A massive population growth- what we like to call the ‘baby boom’ had supposedly occurred among the Native Americans around 500-1300 AD.
The results from these findings, which are now published in the Proceedings of the National Academy of Sciences, point out to a time where the birth rates were probably higher than the highest in the world today.
After examining thousands of human remains from hundreds of different locations around the Southwest of US, the researchers found a comprehensive shift in the area’s demography, and found that the agriculture shifted from meat to grain.
They also found that there was a drastic fall in the population, supposedly due to the ‘baby boom’ which may have caused lack of adequate food.
“We can learn lessons from these people,” researcher Tim Kohler, from WashingtonState University, explained.

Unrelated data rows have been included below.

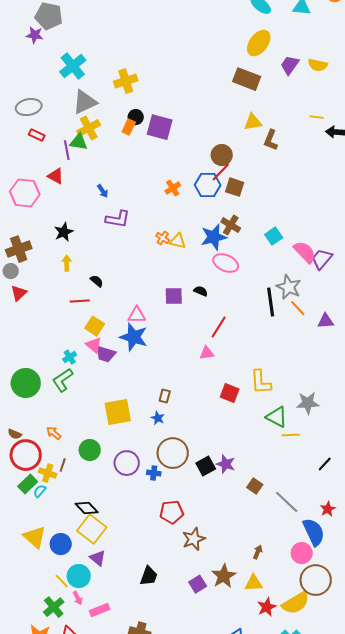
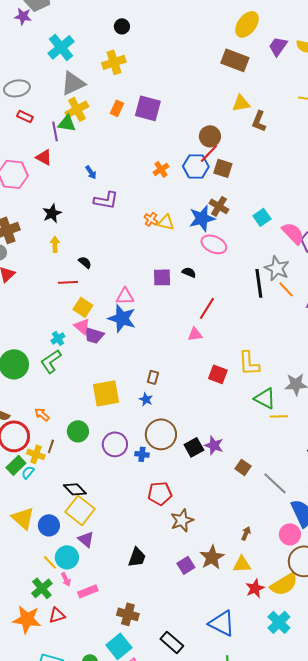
black circle: (136, 117) -> (122, 26), moved

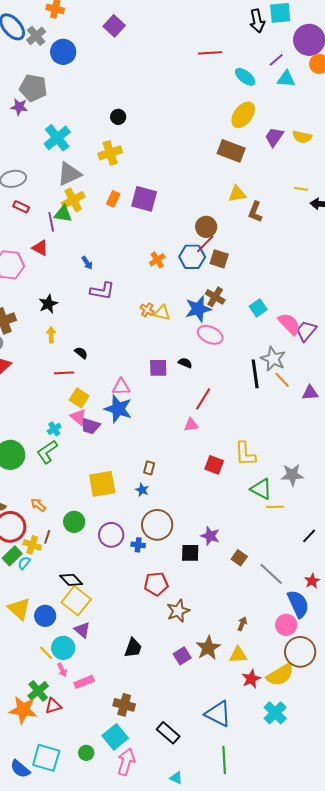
black square: (194, 447) -> (190, 553), moved, turned 30
green cross: (42, 588) -> (38, 691), moved

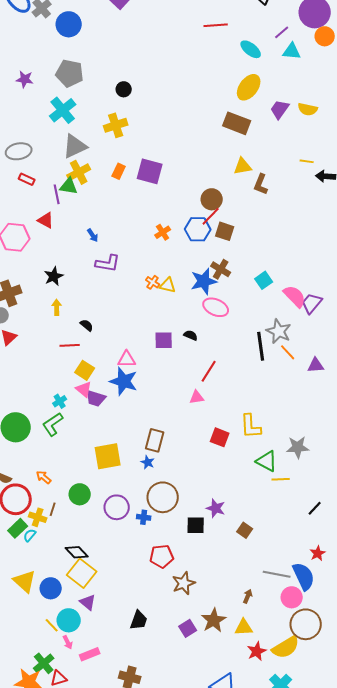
gray pentagon: (33, 88) -> (70, 73), moved
brown rectangle: (149, 468) -> (155, 440), size x1.6
gray line: (271, 574) -> (277, 574), moved, turned -32

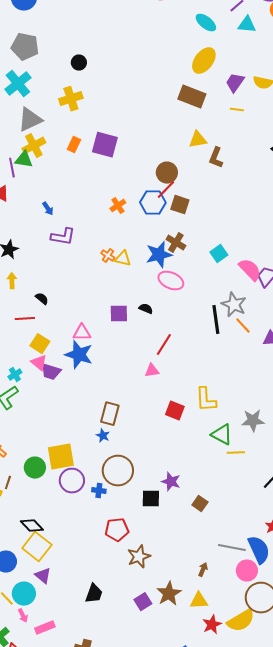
yellow line: (307, 161) -> (237, 110), moved
yellow square: (108, 456) -> (61, 457), moved

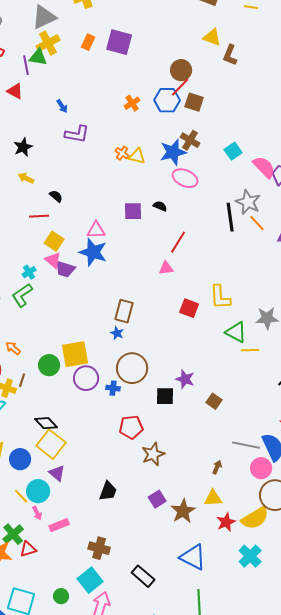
yellow triangle: (198, 140) -> (212, 37), turned 30
yellow arrow: (12, 281) -> (26, 178), turned -63
brown star: (169, 594) -> (183, 511), moved

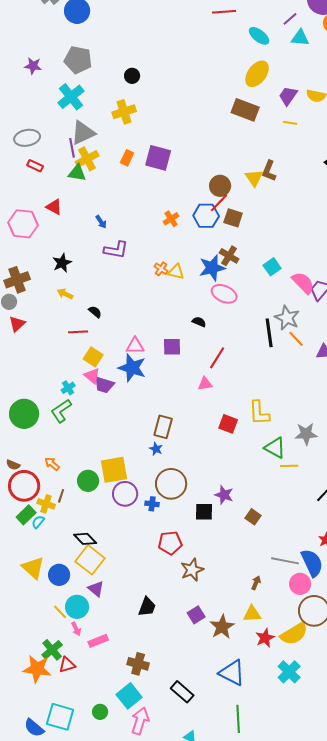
yellow triangle: (212, 37) -> (254, 178), moved, turned 36
purple line: (26, 65) -> (72, 148), moved
purple square: (133, 211) -> (172, 347), moved

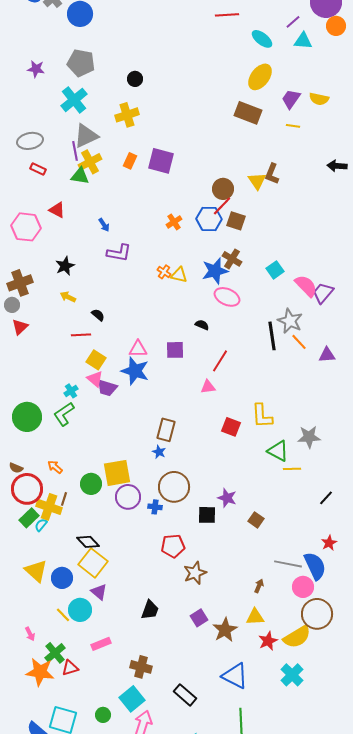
yellow cross: (46, 504) -> (49, 507), size x1.4
pink arrow: (76, 629) -> (30, 634), moved

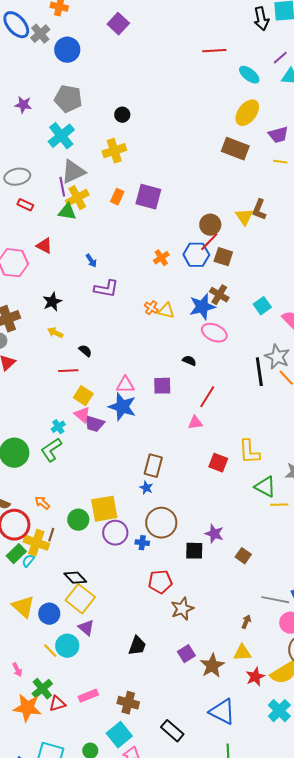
purple trapezoid: (291, 99) -> (278, 135), turned -140
pink rectangle: (101, 644) -> (88, 696), moved

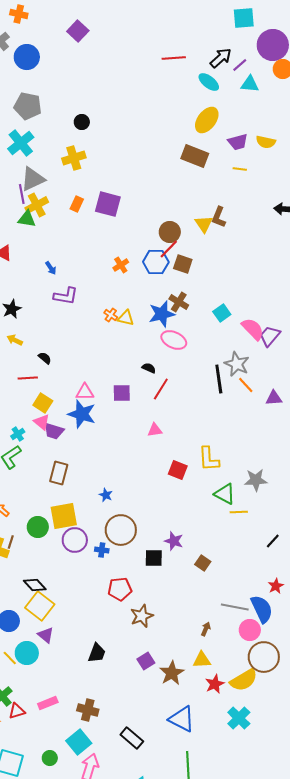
black arrow: (261, 19) -> (221, 58), moved, turned -120
red line: (207, 397) -> (161, 389), moved
brown rectangle: (153, 466) -> (59, 473), moved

It was found that corn was grown in many locations as early as 2000 BC, and around 500 AD, the consumption started to increase.
However, at around 900 AD, the population started to fluctuate with some of the worst droughts in the area occurring in the mid-1100s.
“They didn’t slow down-birth rates were expanding right up to the depopulation,” Kohler explained. “Why not limit growth? Maybe groups needed to be big to protect their villages and fields.”
“Crude birth rates – the number of newborns per 1,000 people per year – were by then on the rise, mounting steadily until about 500 CE. The growth varied across the region,” he added.
The researchers believe that the baby boom caused the population to grow too big to feed itself, which caused people to leave, and a population of some 40,000 to go down to almost nothing.